The XperienCentral JCR Index

The method of indexing content in XperienCentral was changed in version R28 and further refined in version R29.

Beginning in version R28, GX Software uses an XperienCentral-optimized implementation for indexing content. In XperienCentral R28, the implementation ran alongside the Apache Jackrabbit JCR index functionality. In XperienCentral versions R27 and earlier, XperienCentral used only Apache Jackrabbit for content indexing.

In XperienCentral versions R29 and higher, the Apache Jackrabbit JCR index functionality is disabled by default. If you want to use Apache Jackrabbit with XperienCentral, follow the steps in the last section of this topic. If you do not configure XperienCentral to use Apache Jackrabbit, the following functionality does not work out-of-the-box:

The JCR Browser
The JCR Import/Export Tool
Custom code which has not been rewritten to use the new search index

In This Topic

Advantages of the XperienCentral JCR Index

The XperienCentral JCR index stores its index in the database instead of in files on disk. The major advantage of this approach is that the index can be reused by all nodes in the cluster, without the need re-index when a new node is added to the cluster. There is only one index with the database-based index which means that errors caused by a mismatch between the different indices on the nodes in the cluster can no longer occur with the new index. Finally, since the index is stored in the same database as the content to which it applies, there is no longer a need to re-index after copying an environment by restoring a backup.

Database Tables

The JCR index stores its index in two tables prefixed by wmJcrIndex; wmJcrIndexNodes and wmJcrIndexProperties. The wmJcrIndexNodes table stores the most important metadata for nodes stored in the JCR, for example the UUID, name and nodetype. The wmJcrIndexProperties stores some of the properties of these nodes and refers to the node the property belongs to in the UUID column.

Indexing

The JCR index is built automatically. Several mechanisms are in place to ensure the index is up-to-date.

Initial Index

When a new XperienCentral installation is started or an existing version lower than R28 is started, the JCR index will be built by the webmanager-jcrindex-bundle. When this bundle starts, it checks to see whether there are any records in the index tables. If not, it starts indexing automatically. This initial indexing shows the following warning messages in the log:

Initializing JCR index...Added 5000 records to the JCR indexAdded 10000 records to the JCR index...Finished initializing JCR index of 12425 nodes in 13253 ms

Quick Scan Task

To prevent inconsistencies in the JCR index, a "quick scan" task runs every 5 minutes. This task verifies that the number of nodes in the JCR index matches the number of nodes in the JCR. This is a very simple and cost-effective way to tell whether the index is up-to-date. Each time a mismatch is detected, a internal counter is incremented by 1. Only when 12 subsequent checks detect a mismatch (which takes approximately one hour) is the index is considered to be inconsistent which then leads to the "check and repair" task being executed.

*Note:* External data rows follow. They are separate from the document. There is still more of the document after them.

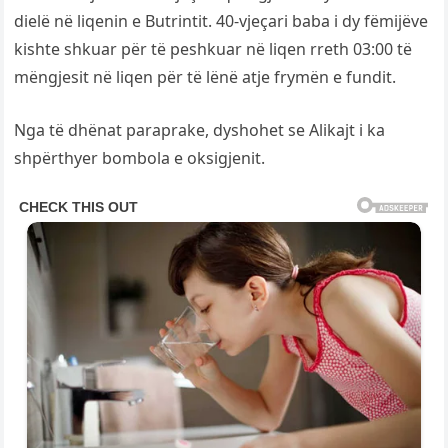
dielë në liqenin e Butrintit. 40-vjeçari baba i dy fëmijëve
kishte shkuar për të peshkuar në liqen rreth 03:00 të
mëngjesit në liqen për të lënë atje frymën e fundit.
Nga të dhënat paraprake, dyshohet se Alikajt i ka
shpërthyer bombola e oksigjenit.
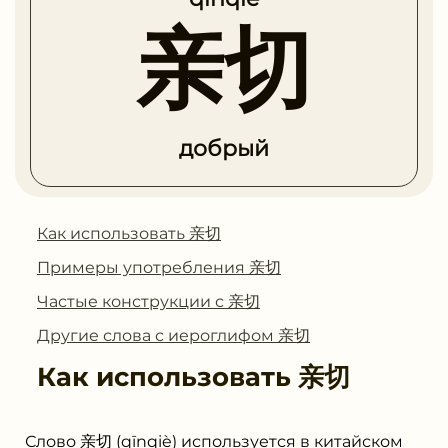
亲切
добрый
Как использовать 亲切
Примеры употребления 亲切
Частые конструкции с 亲切
Другие слова с иероглифом 亲切
Как использовать
亲切
Слово 亲切 (qīnqiè) используется в китайском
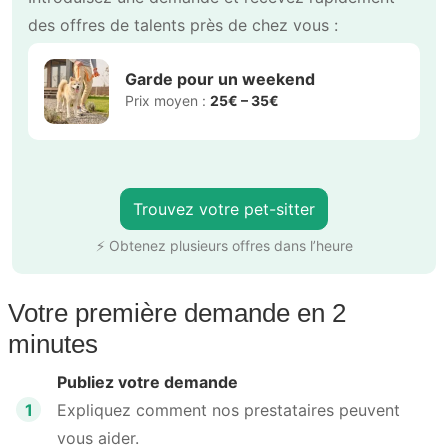
des offres de talents près de chez vous :
Garde pour un weekend
Prix moyen :
25€ – 35€
Trouvez votre pet-sitter
⚡ Obtenez plusieurs offres dans l’heure
Votre première demande en 2
minutes
Publiez votre demande
1
Expliquez comment nos prestataires peuvent
vous aider.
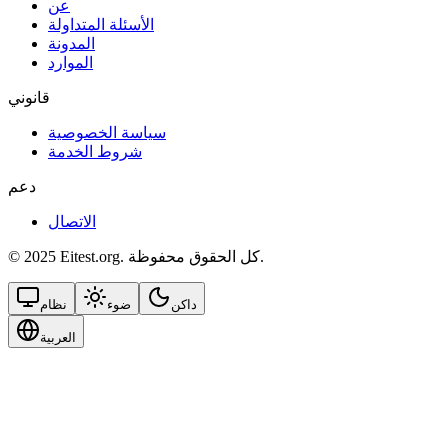
عن
الأسئلة المتداولة
المدونة
الموارد
قانوني
سياسة الخصوصية
شروط الخدمة
دعم
الاتصال
© 2025 Eitest.org. كل الحقوق محفوظة.
داكن
ضوء
نظام
العربية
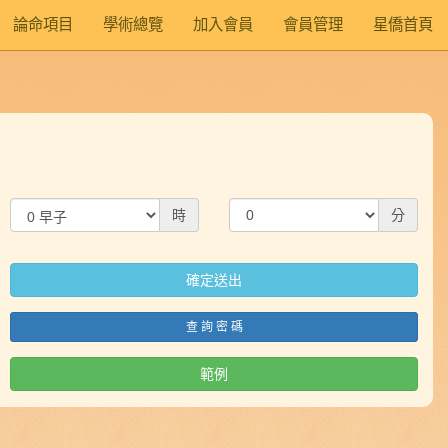
論命項目
學術總覽
加入會員
會員管理
星僑首頁
時
分
查 詢 密 碼
範例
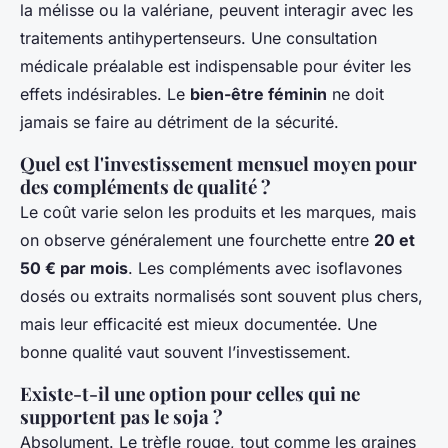
la mélisse ou la valériane, peuvent interagir avec les
traitements antihypertenseurs. Une consultation
médicale préalable est indispensable pour éviter les
effets indésirables. Le
bien-être féminin
ne doit
jamais se faire au détriment de la sécurité.
Quel est l'investissement mensuel moyen pour
des compléments de qualité ?
Le coût varie selon les produits et les marques, mais
on observe généralement une fourchette entre
20 et
50 € par mois
. Les compléments avec isoflavones
dosés ou extraits normalisés sont souvent plus chers,
mais leur efficacité est mieux documentée. Une
bonne qualité vaut souvent l’investissement.
Existe-t-il une option pour celles qui ne
supportent pas le soja ?
Absolument. Le trèfle rouge, tout comme les graines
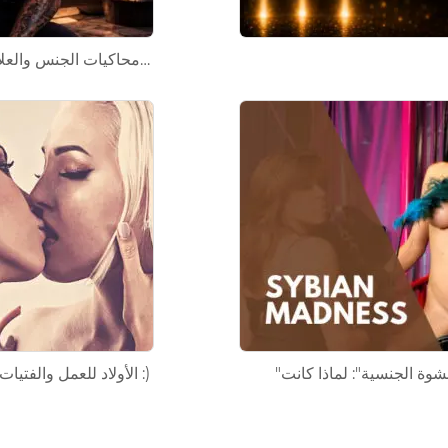
محاكيات الجنس والعلاقات الافتراضية والبخار: لماذا…
الأولاد للعمل والفتيات للحب :)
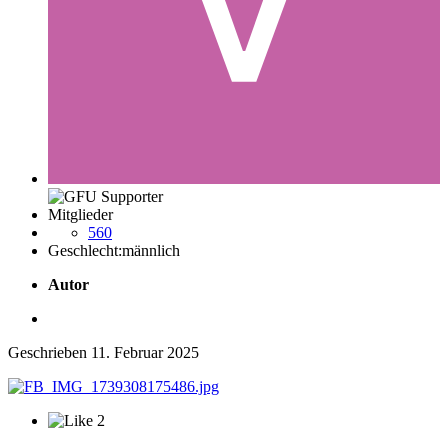
Mitglieder
560
Geschlecht:
männlich
Autor
Geschrieben
11. Februar 2025
2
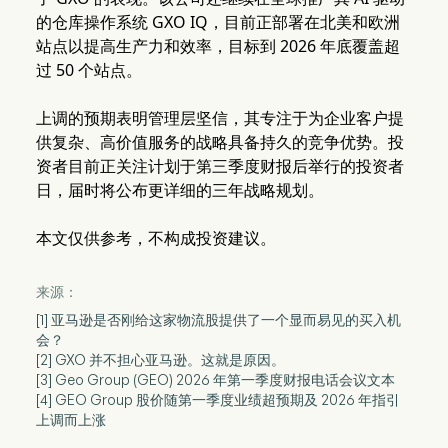
的仓库操作系统 GXO IQ，目前正部署在北美和欧洲
站点以提高生产力和效率，目标到 2026 年底覆盖超
过 50 个站点。
上调的预期表明管理层坚信，其专注于为企业客户提
供复杂、高价值服务的战略具备持久的竞争优势。投
资者目前正关注计划于第三季度财报后举行的投资者
日，届时将公布更详细的三年战略规划。
本文仅供参考，不构成投资建议。
来源：
[1] 亚马逊是否刚给这家物流股提供了一个显而易见的买入机
会？
[2] GXO 并不担心亚马逊。这就是原因。
[3] Geo Group (GEO) 2026 年第一季度财报电话会议文本
[4] GEO Group 股价随第一季度业绩超预期及 2026 年指引
上调而上涨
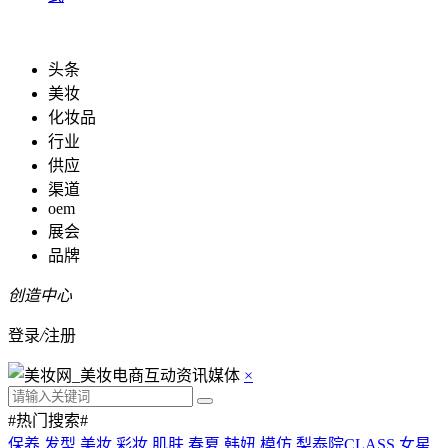
头条
美妆
化妆品
行业
供应
渠道
oem
展会
品牌
创造中心
登录
/
注册
×
#热门搜索#
保养
发型
美妆
彩妆
肌肤
春夏
韩妞
模仿
梨泰院CLASS
女星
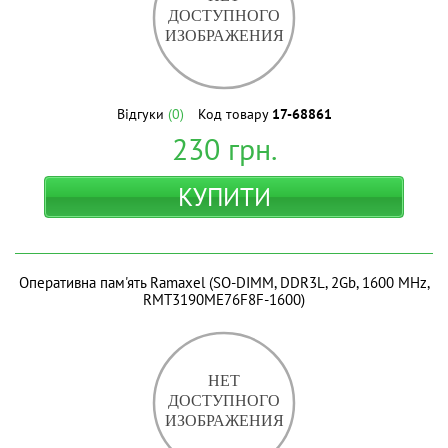
Відгуки
(0)
Код товару
17-68861
230
грн.
КУПИТИ
Оперативна пам'ять Ramaxel (SO-DIMM, DDR3L, 2Gb, 1600 MHz,
RMT3190ME76F8F-1600)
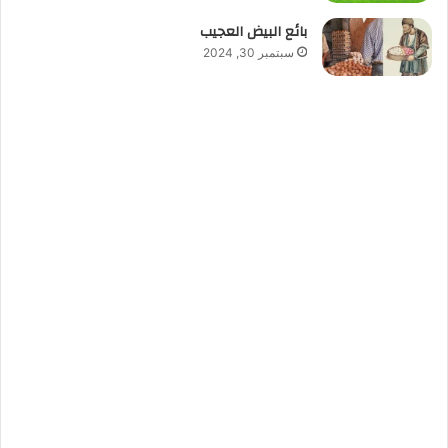
بائع البيض العجيب
سبتمبر 30, 2024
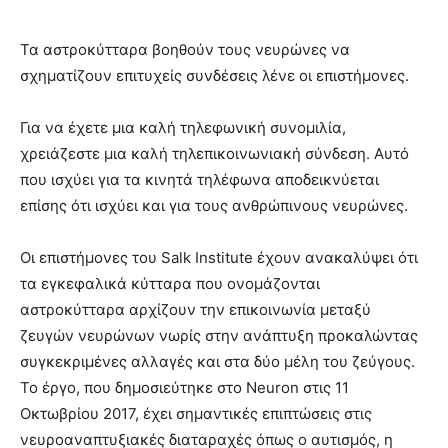
Τα αστροκύτταρα βοηθούν τους νευρώνες να
σχηματίζουν επιτυχείς συνδέσεις λένε οι επιστήμονες.
Για να έχετε μια καλή τηλεφωνική συνομιλία,
χρειάζεστε μια καλή τηλεπικοινωνιακή σύνδεση. Αυτό
που ισχύει για τα κινητά τηλέφωνα αποδεικνύεται
επίσης ότι ισχύει και για τους ανθρώπινους νευρώνες.
Οι επιστήμονες του Salk Institute έχουν ανακαλύψει ότι
τα εγκεφαλικά κύτταρα που ονομάζονται
αστροκύτταρα αρχίζουν την επικοινωνία μεταξύ
ζευγών νευρώνων νωρίς στην ανάπτυξη προκαλώντας
συγκεκριμένες αλλαγές και στα δύο μέλη του ζεύγους.
Το έργο, που δημοσιεύτηκε στο Neuron στις 11
Οκτωβρίου 2017, έχει σημαντικές επιπτώσεις στις
νευροαναπτυξιακές διαταραχές όπως ο αυτισμός, η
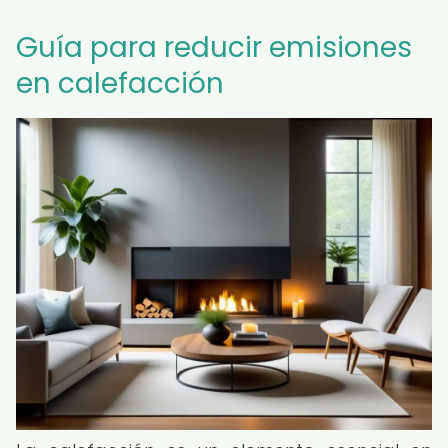
Guía para reducir emisiones
en calefacción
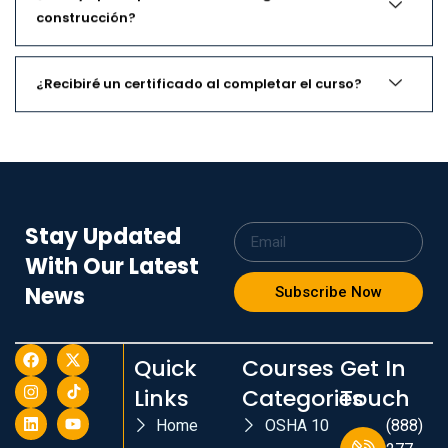
construcción?
¿Recibiré un certificado al completar el curso?
Stay Updated
With Our Latest
News
Subscribe Now
Quick
Courses
Get In
Links
Categories
Touch
Home
OSHA 10
(888)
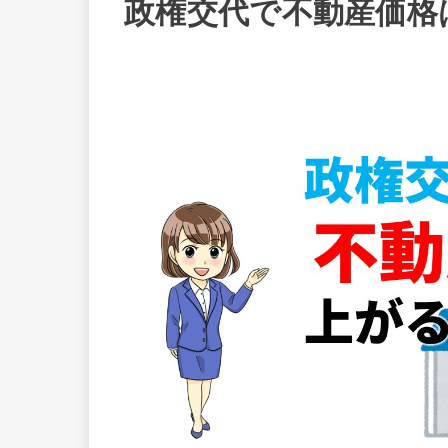
政権交代で不動産価格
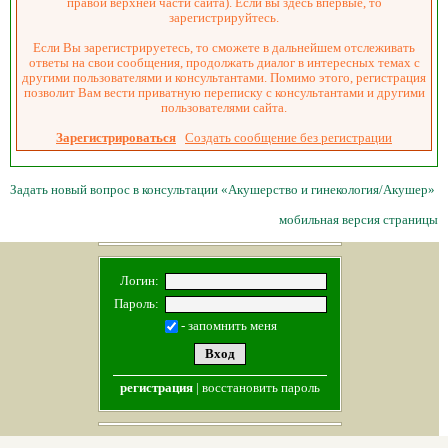
правой верхней части сайта). Если вы здесь впервые, то
зарегистрируйтесь.
Если Вы зарегистрируетесь, то сможете в дальнейшем отслеживать
ответы на свои сообщения, продолжать диалог в интересных темах с
другими пользователями и консультантами. Помимо этого, регистрация
позволит Вам вести приватную переписку с консультантами и другими
пользователями сайта.
Зарегистрироваться
Создать сообщение без регистрации
Задать новый вопрос в консультации «Акушерство и гинекология/Акушер»
мобильная версия страницы
Логин:
Пароль:
- запомнить меня
регистрация
|
восстановить пароль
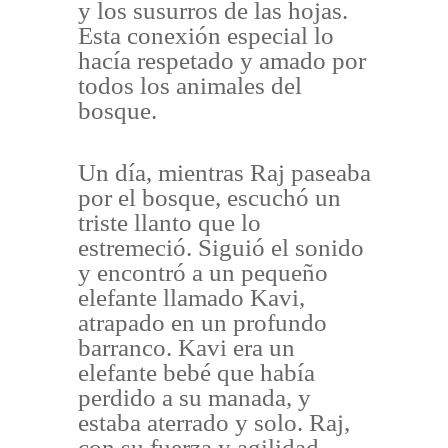
y los susurros de las hojas.
Esta conexión especial lo
hacía respetado y amado por
todos los animales del
bosque.
Un día, mientras Raj paseaba
por el bosque, escuchó un
triste llanto que lo
estremeció. Siguió el sonido
y encontró a un pequeño
elefante llamado Kavi,
atrapado en un profundo
barranco. Kavi era un
elefante bebé que había
perdido a su manada, y
estaba aterrado y solo. Raj,
con su fuerza y agilidad,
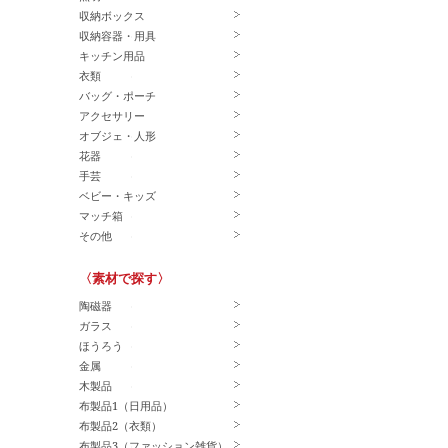
収納ボックス
収納容器・用具
キッチン用品
衣類
バッグ・ポーチ
アクセサリー
オブジェ・人形
花器
手芸
ベビー・キッズ
マッチ箱
その他
〈素材で探す〉
陶磁器
ガラス
ほうろう
金属
木製品
布製品1（日用品）
布製品2（衣類）
布製品3（ファッション雑貨）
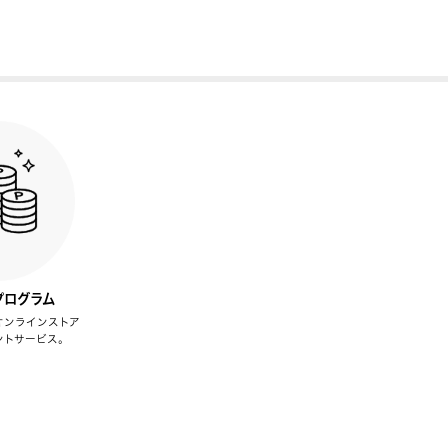
プログラム
オンラインストア
ントサービス。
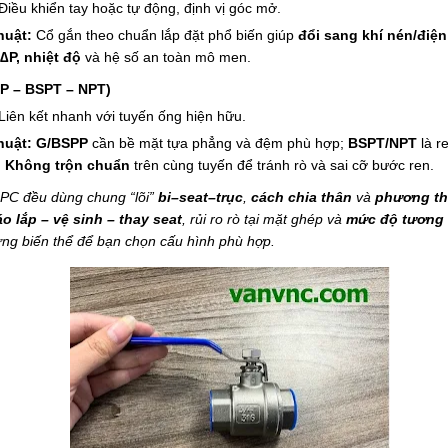
Điều khiển tay hoặc tự động, định vị góc mở.
huật:
Cổ gắn theo chuẩn lắp đặt phổ biến giúp
đổi sang khí nén/điện
 ∆P, nhiệt độ
và hệ số an toàn mô men.
PP – BSPT – NPT)
Liên kết nhanh với tuyến ống hiện hữu.
huật:
G/BSPP
cần bề mặt tựa phẳng và đệm phù hợp;
BSPT/NPT
là r
.
Không trộn chuẩn
trên cùng tuyến để tránh rò và sai cỡ bước ren.
PC đều dùng chung “lõi”
bi–seat–trục
,
cách chia thân
và
phương th
o lắp – vệ sinh – thay seat
, rủi ro rò tại mặt ghép và
mức độ tương 
từng biến thể để bạn chọn cấu hình phù hợp.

The reason for this is that a mismatch between the index and the actual number of nodes in the JCR may appear to be in a consistent state when the checker runs at the exact moment that a JCR node is being added or removed. The probability that this can happen 12 times in a row however is very small. The "quick scan" task logs the following warning message when the JCR index is considered to be inconsistent:

JCR Index is out of sync: 835203 bundles but 835204 records in the index

Check and Repair Task

The check and repair task kicks in when the JCR index is considered to be inconsistent (see Quick Scan Task above). This task consists of two stages; the "check and repair missing records" stage and the "check and repair obsolete records" stage. The first stage loops over all nodes in the JCR and verifies that a corresponding record is available in the JCR index. If not, it appends the record to the index and logs a warning message similar to the following:

JCR index is missing record for uuid 0005781c-7689-4d48-8dfc-ecdc7a25a4baAdding missing record 0005781c-7689-4d48-8dfc-ecdc7a25a4ba to the JCR index

In the second stage, the task loops over all records in the JCR index and verifies that the corresponding node exists in the JCR. If it does not, it removes the record from the index and logs a warning message similar to the following:

JCR index contains obsolete record for uuid 0005781c-7689-4d48-8dfc-ecdc7a25a4baRemoving obsolete record 0005781c-7689-4d48-8dfc-ecdc7a25a4ba from the JCR index

After running both stages, the index should be consistent again.

Reindex

In some very specific circumstances, a reindex task may be triggered. A reindex task will simply repeat the initialization of the index (without first removing it) as described in the initial index explanation above. A reindex will not truncate the index before indexing. A reindex is initiated by adding an indexed property, see Indexed Properties below.

JCR Index Query Manager

The JcrIndexQueryManager interface is the primary service API for performing search queries on the index. It can be used to perform queries in the JCR on node type, properties that must match certain values and more. For complete information on the available query methods, see the XperienCentral Javadoc.

Indexed Properties

When queries are performed on the JcrIndexQueryManager using the property matching method, the performance of this method heavily depends on whether these properties are contained in the index or not. Properties that are stored in the wmJcrIndexProperties table of the JCR index are referred to as "indexed properties". Performing queries on those properties is fast because the query can directly operate on the corresponding property in this table. When a query is executed on properties that are not indexed, the query will be much slower because it needs to retrieve the property from the JCR first before it can check whether the property matches.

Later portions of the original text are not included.